Details from GMs plan for recovery - Exec Comp and Benefits - 1 Dec 2008
It is longstanding GM policy for senior executives to
have most (80% or more) of their compensation at risk based on the
company’s performance to align with shareholder interests. For the past
five years, executives have not received the majority of the value from
this at-risk compensation as: all stock options are underwater;
long-term plans based on relative total shareholder return have not
paid out; and other equity-based compensation has significantly
declined in value. GM’s Chairman and CEO and Vice Chairmen made
voluntary reductions in their salaries by as much as 50% in 2006 and
2007, and are willing to make further sacrifices for 2009. Such
sacrifices are as follows:· The Chairman and CEO will reduce his salary to $1 for 2009. He will not receive an annual bonus for 2008 and 2009.

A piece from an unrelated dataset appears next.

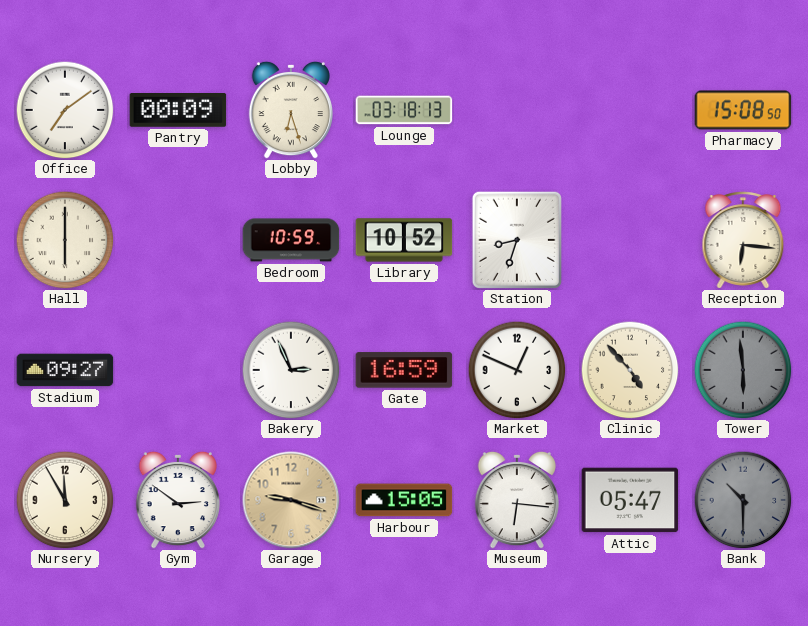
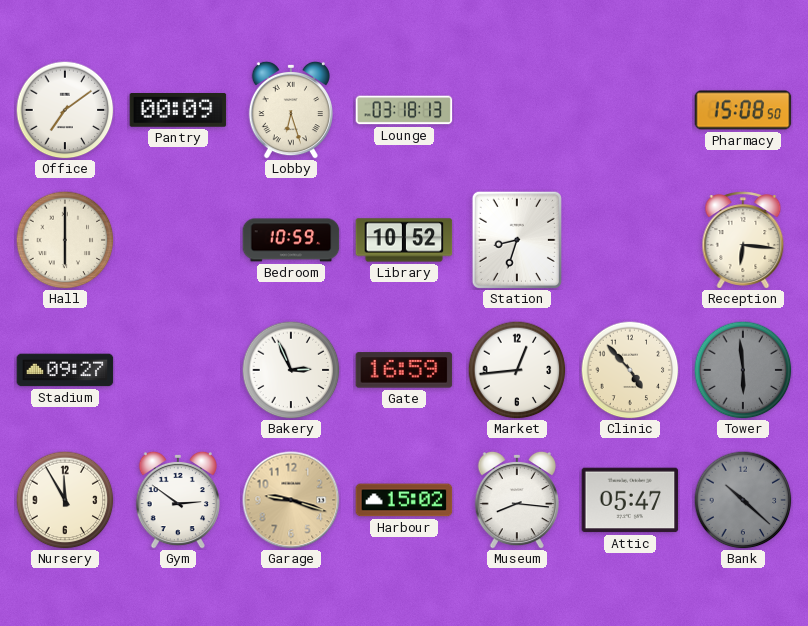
Market: 12:49 -> 12:44
Harbour: 15:05 -> 15:02
Museum: 6:16 -> 8:16
Bank: 10:30 -> 10:22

· Consistent with this action, members of the GM Board of Directors will reduce their annual retainer to $1 for 2009.
· The next four most senior officers (Executive Vice Presidents and
above) will reduce their total cash compensation by approximately 50%
in 2009, which includes no bonus paid for 2008 and 2009 and a 30%
salary reduction for the President and COO, and 20% salary reductions
for the remaining three.The company believes the above actions on senior officer and
performance-linked compensation recognize its obligations to both
protect taxpayer interests and retain employees vital to a successful
restructuring, and deliver maximum value to our shareholders.